Matthew Mason-Cox med rel: Fair Trading targeting a fake near you

Matthew Mason-Cox med rel: Fair Trading targeting a fake near you

0NSW Fair Trading Minister Matthew Mason-Cox today said Fair Trading officers seized hundreds of Nike and ASICS brand footwear in a raid at a home in Hurlstone Park, in Sydney’s inner-west.

Mr Mason-Cox said more than 560 pairs of counterfeit Nike and ASICS brand footwear was seized at the make-shift warehouse, which had been under investigation by NSW Fair Trading officers for about a month.

“NSW Fair Trading is stepping up its surveillance of counterfeit goods in the marketplace, so this raid should serve as a warning to people who are illegally selling counterfeit goods,’’ Mr Mason-Cox said. “We are in the marketplace and we will catch you.’’

In July, NSW Fair Trading undertook two major operations.
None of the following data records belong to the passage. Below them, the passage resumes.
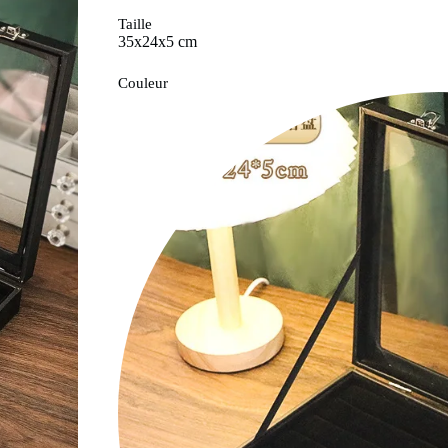
Taille
35x24x5 cm
Couleur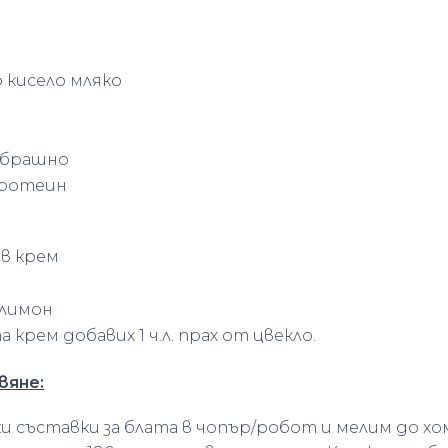
во кисело мляко
о брашно
 протеин
ов крем
т лимон
 крем добавих 1 ч.л. прах от цвекло.
вяне:
ки съставки за блата в чопър/робот и мелим до хо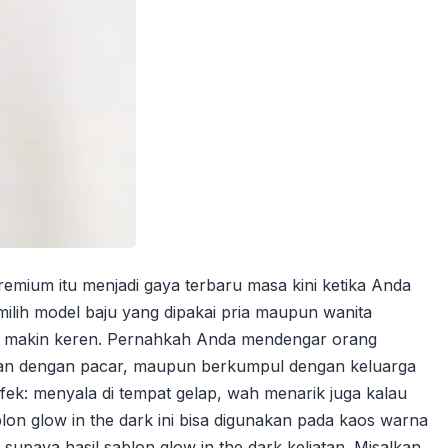
mium itu menjadi gaya terbaru masa kini ketika Anda
ih model baju yang dipakai pria maupun wanita
da makin keren. Pernahkah Anda mendengar orang
encan dengan pacar, maupun berkumpul dengan keluarga
ek: menyala di tempat gelap, wah menarik juga kalau
blon glow in the dark ini bisa digunakan pada kaos warna
upaya hasil sablon glow in the dark keliatan. Misalkan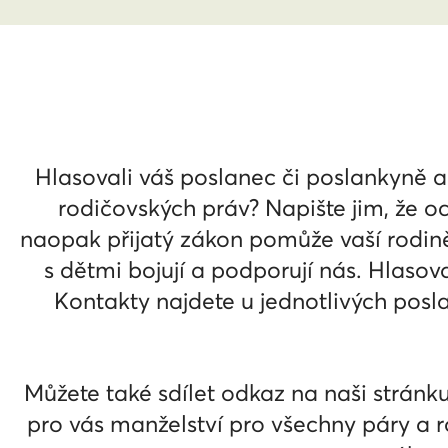
Hlasovali váš poslanec či poslankyně a
rodičovských práv? Napište jim, že oc
naopak přijatý zákon pomůže vaší rodině? 
s dětmi bojují a podporují nás. Hlasova
Kontakty najdete u jednotlivých posl
Můžete také sdílet odkaz na naši stránku 
pro vás manželství pro všechny páry a r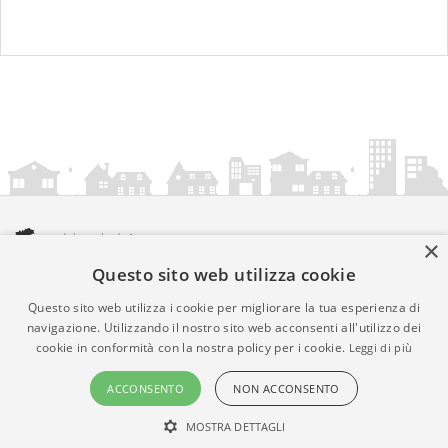
×
Questo sito web utilizza cookie
amministrazionicomunali.it è una iniziativa di
artemedia.it
© Copyright MMXXIV - P.IVA 05400000724
Questo sito web utilizza i cookie per migliorare la tua esperienza di
Informazioni sul servizio
|
Informativa Privacy
|
Informativa
navigazione. Utilizzando il nostro sito web acconsenti all'utilizzo dei
cookie in conformità con la nostra policy per i cookie.
Leggi di più
Cookies
• Time 0.0133
ACCONSENTO
NON ACCONSENTO
MOSTRA DETTAGLI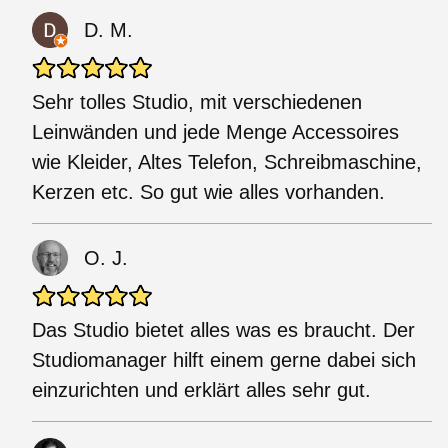
D. M.
Sehr tolles Studio, mit verschiedenen
Leinwänden und jede Menge Accessoires
wie Kleider, Altes Telefon, Schreibmaschine,
Kerzen etc. So gut wie alles vorhanden.
O. J.
Das Studio bietet alles was es braucht. Der
Studiomanager hilft einem gerne dabei sich
einzurichten und erklärt alles sehr gut.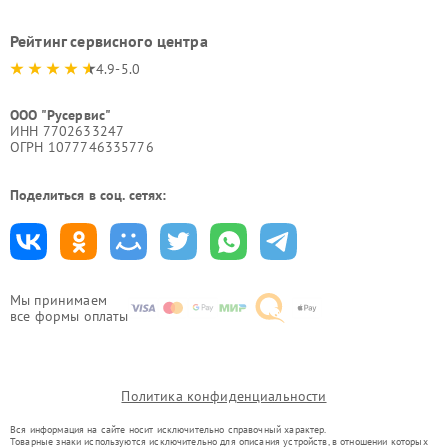
Рейтинг сервисного центра
4.9-5.0
ООО "Русервис"
ИНН 7702633247
ОГРН 1077746335776
Поделиться в соц. сетях:
Мы принимаем
все формы оплаты
Политика конфиденциальности
Вся информация на сайте носит исключительно справочный характер.
Товарные знаки используются исключительно для описания устройств, в отношении которых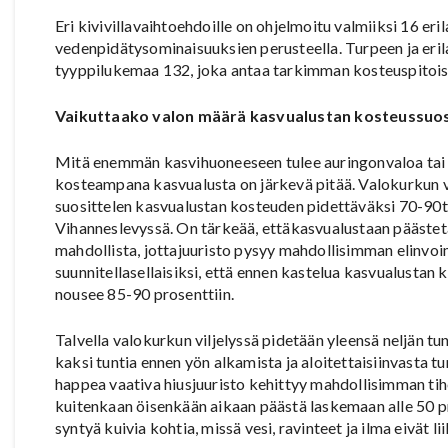
Eri kivivillavaihtoehdoille on ohjelmoitu valmiiksi 16 eril
vedenpidätysominaisuuksien perusteella. Turpeen ja eri
tyyppilukemaa 132, joka antaa tarkimman kosteuspitoisu
Vaikuttaako valon määrä kasvualustan kosteussuosit
Mitä enemmän kasvihuoneeseen tulee auringonvaloa tai m
kosteampana kasvualusta on järkevä pitää. Valokurkun 
suosittelen kasvualustan kosteuden pidettäväksi 70-90tila
Vihanneslevyssä. On tärkeää, ettäkasvualustaan päästetää
mahdollista, jottajuuristo pysyy mahdollisimman elinvoi
suunnitellasellaisiksi, että ennen kastelua kasvualustan
nousee 85-90 prosenttiin.
Talvella valokurkun viljelyssä pidetään yleensä neljän tun
kaksi tuntia ennen yön alkamista ja aloitettaisiinvasta t
happea vaativa hiusjuuristo kehittyy mahdollisimman tihe
kuitenkaan öisenkään aikaan päästä laskemaan alle 50 pro
syntyä kuivia kohtia, missä vesi, ravinteet ja ilma eivät 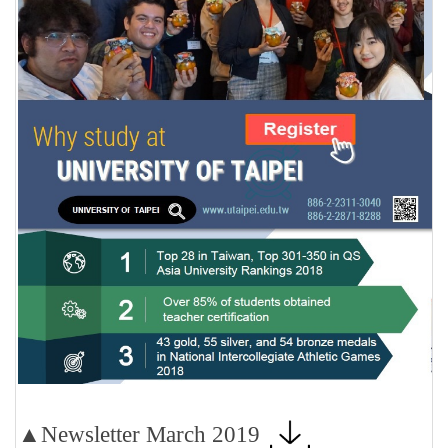
▲Newsletter March 2019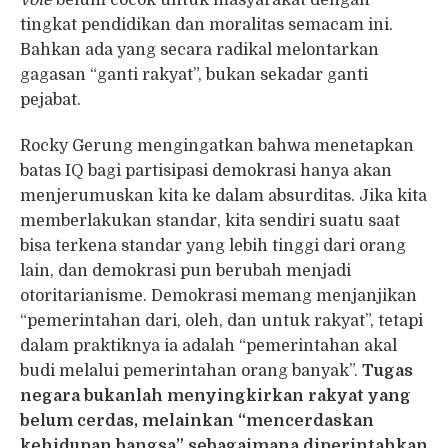
vote
belum cocok untuk masyarakat dengan
tingkat pendidikan dan moralitas semacam ini.
Bahkan ada yang secara radikal melontarkan
gagasan “ganti rakyat”, bukan sekadar ganti
pejabat.
Rocky Gerung mengingatkan bahwa menetapkan
batas IQ bagi partisipasi demokrasi hanya akan
menjerumuskan kita ke dalam absurditas. Jika kita
memberlakukan standar, kita sendiri suatu saat
bisa terkena standar yang lebih tinggi dari orang
lain, dan demokrasi pun berubah menjadi
otoritarianisme. Demokrasi memang menjanjikan
“pemerintahan dari, oleh, dan untuk rakyat”, tetapi
dalam praktiknya ia adalah “pemerintahan akal
budi melalui pemerintahan orang banyak”.
Tugas
negara bukanlah menyingkirkan rakyat yang
belum cerdas, melainkan “mencerdaskan
kehidupan bangsa” sebagaimana diperintahkan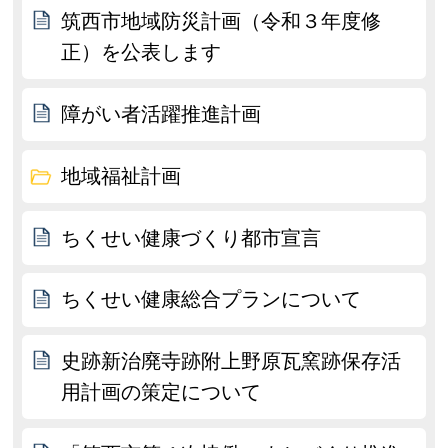
筑西市地域防災計画（令和３年度修
正）を公表します
障がい者活躍推進計画
地域福祉計画
ちくせい健康づくり都市宣言
ちくせい健康総合プランについて
史跡新治廃寺跡附上野原瓦窯跡保存活
用計画の策定について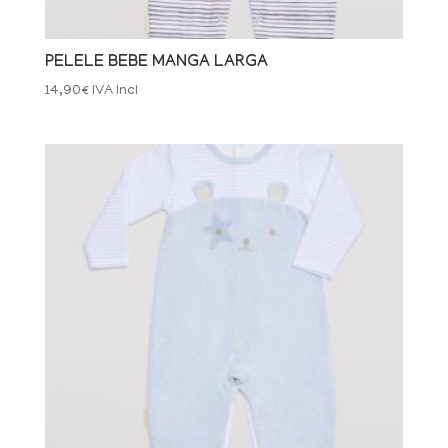
PELELE BEBE MANGA LARGA
14,90
€
IVA Incl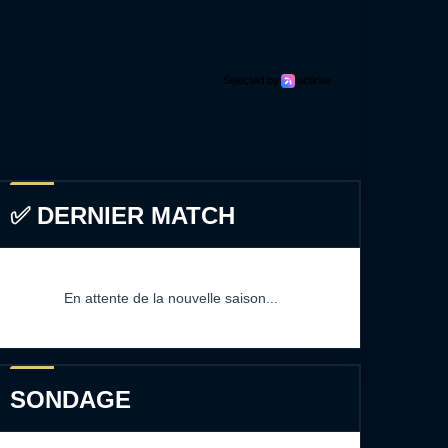
✅ DERNIER MATCH
En attente de la nouvelle saison...
SONDAGE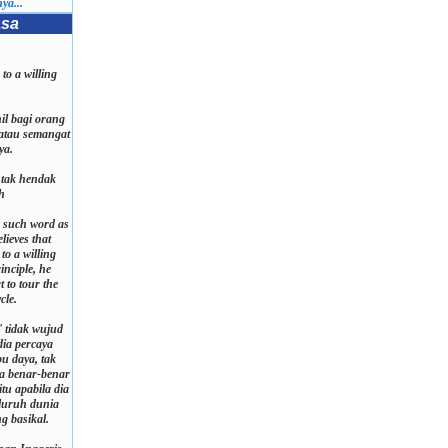
ya...
asa
to a willing
il bagi orang
atau semangat
ya.
 tak hendak
ih
o such word as
elieves that
to a willing
inciple, he
t to tour the
cle.
' tidak wujud
dia percaya
u daya, tak
ia benar-benar
tu apabila dia
eluruh dunia
 basikal.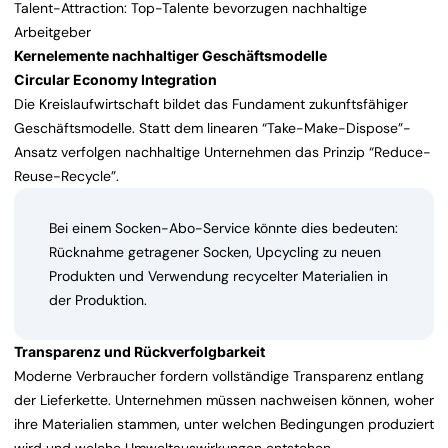
Talent-Attraction: Top-Talente bevorzugen nachhaltige
Arbeitgeber
Kernelemente nachhaltiger Geschäftsmodelle
Circular Economy Integration
Die Kreislaufwirtschaft bildet das Fundament zukunftsfähiger
Geschäftsmodelle. Statt dem linearen “Take-Make-Dispose”-
Ansatz verfolgen nachhaltige Unternehmen das Prinzip “Reduce-
Reuse-Recycle”.
Bei einem Socken-Abo-Service könnte dies bedeuten:
Rücknahme getragener Socken, Upcycling zu neuen
Produkten und Verwendung recycelter Materialien in
der Produktion.
Transparenz und Rückverfolgbarkeit
Moderne Verbraucher fordern vollständige Transparenz entlang
der Lieferkette. Unternehmen müssen nachweisen können, woher
ihre Materialien stammen, unter welchen Bedingungen produziert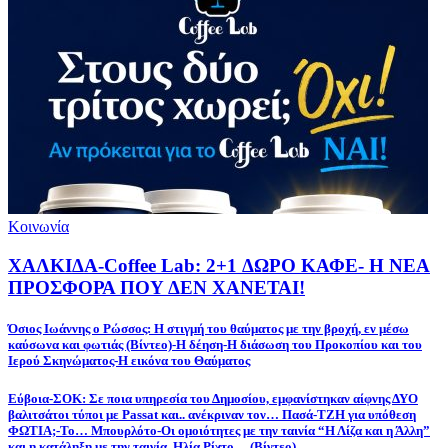
Κοινωνία
ΧΑΛΚΙΔΑ-Coffee Lab: 2+1 ΔΩΡΟ ΚΑΦΕ- Η ΝΕΑ
ΠΡΟΣΦΟΡΑ ΠΟΥ ΔΕΝ ΧΑΝΕΤΑΙ!
Όσιος Ιωάννης o Ρώσσος: Η στιγμή του θαύματος με την βροχή, εν μέσω
καύσωνα και φωτιάς (Βίντεο)-Η δέηση-Η διάσωση του Προκοπίου και του
Ιερού Σκηνώματος-Η εικόνα του Θαύματος
Εύβοια-ΣΟΚ: Σε ποια υπηρεσία του Δημοσίου, εμφανίστηκαν αίφνης ΔΥΟ
βαλιτσάτοι τύποι με Passat και.. ανέκριναν τον… Πασά-ΤΖΗ για υπόθεση
ΦΩΤΙΑ;-Το… Μπουρλότο-Οι ομοιότητες με την ταινία “Η Λίζα και η Άλλη”
και η κατάληξη με την ταινία, Ηλία Ρίχτο… (Βίντεο)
The first operation saw more than 8,000 counterfeit makeup products seized from three locations across Sydney. The investigation followed consumer complaints about makeup products they had purchased, including one consumer who had the skin on her face burnt after using a fake Mac foundation.

Later that month, officers raided a Western Sydney retailer selling counterfeit Nike brand footwear, assorted designer label clothing and accessories.

“In May, NSW Fair Trading successfully prosecuted Michael Lam, a Paddy’s Markets trader, for selling counterfeit football clothing,’’ Mr Mason-Cox said. “He was ordered to pay fines and costs of $17,180 by Parramatta Local Court.”

Mr Mason-Cox said while consumer protections existed under the Australian Consumer Law, it was not always easy to spot a fake, so I urge consumers to buy their products from a reputable trader.

“You are more likely to have your consumer rights enforced under the Australian Consumer Law if you buy from a well-recognised and established trader,” he said.

NSW Fair Trading is now considering pursuing legal action against the Hurlstone Park trader.

Businesses that make false and misleading statements about the price, value or quality of the consumer goods they sell face fines of up to $22,000 for an individual and $1.1million for a company.